Cette position rejoignait d’ailleurs celle de la Cour européenne des droits de l’homme, qui a validé l’expulsion d’une ressortissante ougandaise séropositive du Royaume-Uni vers son pays d’origine, estimant que « l’article 3 [ de la Convention européenne des libertés et de sauvegarde des droits de l’homme] ne fait pas obligation à l’État contractant de pallier lesdites disparités [socio-économiques entre les pays] en fournissant des soins de santé gratuits et illimités à tous les étrangers dépourvus du droit de demeurer sur son territoire ».

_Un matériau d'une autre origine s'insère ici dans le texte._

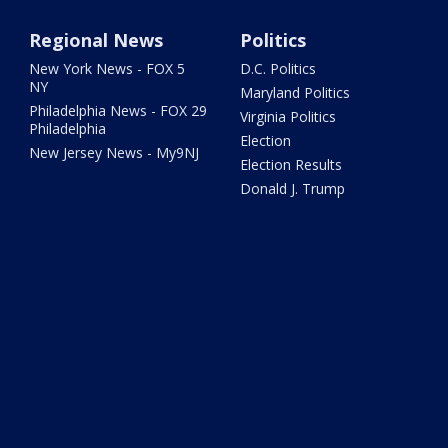
Regional News
Politics
New York News - FOX 5
D.C. Politics
NY
Maryland Politics
Philadelphia News - FOX 29
Virginia Politics
Philadelphia
Election
New Jersey News - My9NJ
Election Results
Donald J. Trump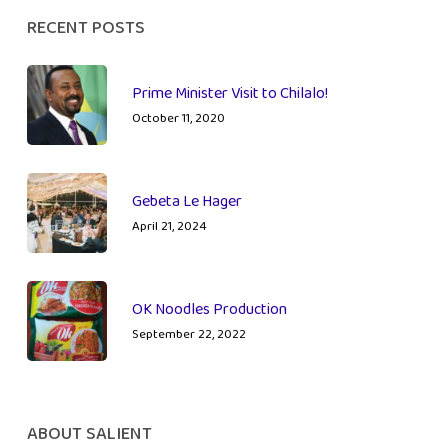
RECENT POSTS
Prime Minister Visit to Chilalo!
October 11, 2020
Gebeta Le Hager
April 21, 2024
OK Noodles Production
September 22, 2022
ABOUT SALIENT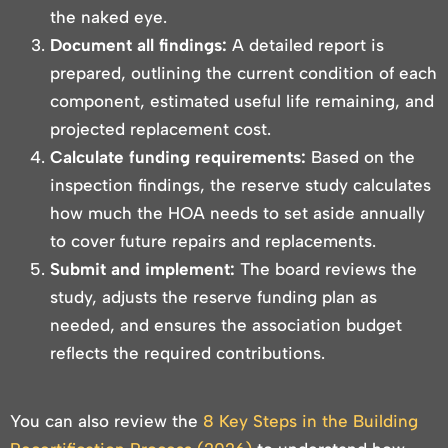
the naked eye.
Document all findings:
A detailed report is
prepared, outlining the current condition of each
component, estimated useful life remaining, and
projected replacement cost.
Calculate funding requirements:
Based on the
inspection findings, the reserve study calculates
how much the HOA needs to set aside annually
to cover future repairs and replacements.
Submit and implement:
The board reviews the
study, adjusts the reserve funding plan as
needed, and ensures the association budget
reflects the required contributions.
You can also review the
8 Key Steps in the Building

Les conditions de mise en œuvre de la disposition en question ont été profondément modifiées par un revirement jurisprudentiel du Conseil d’État, qui estime désormais que la condition d’accès « effectif » aux soins exige que l’administration vérifie, si les soins adéquats existent, qu’ils soient accessibles à l’ensemble de la population « eu égard notamment aux coûts du traitement ou à l’absence de modes de prise en charge adaptés » et que « en dépit de leur accessibilité, des circonstances exceptionnelles tirées des particularités de sa situation personnelle » n’empêchent pas le malade « d’y accéder effectivement ».

Cette interprétation, pour très généreuse qu’elle soit, fait peser, à mon sens, sur le système de santé français une obligation déraisonnable, ouvrant un droit au séjour potentiel à tout étranger ressortissant d’un pays ne bénéficiant pas d’un système d’assurance sociale comparable au nôtre.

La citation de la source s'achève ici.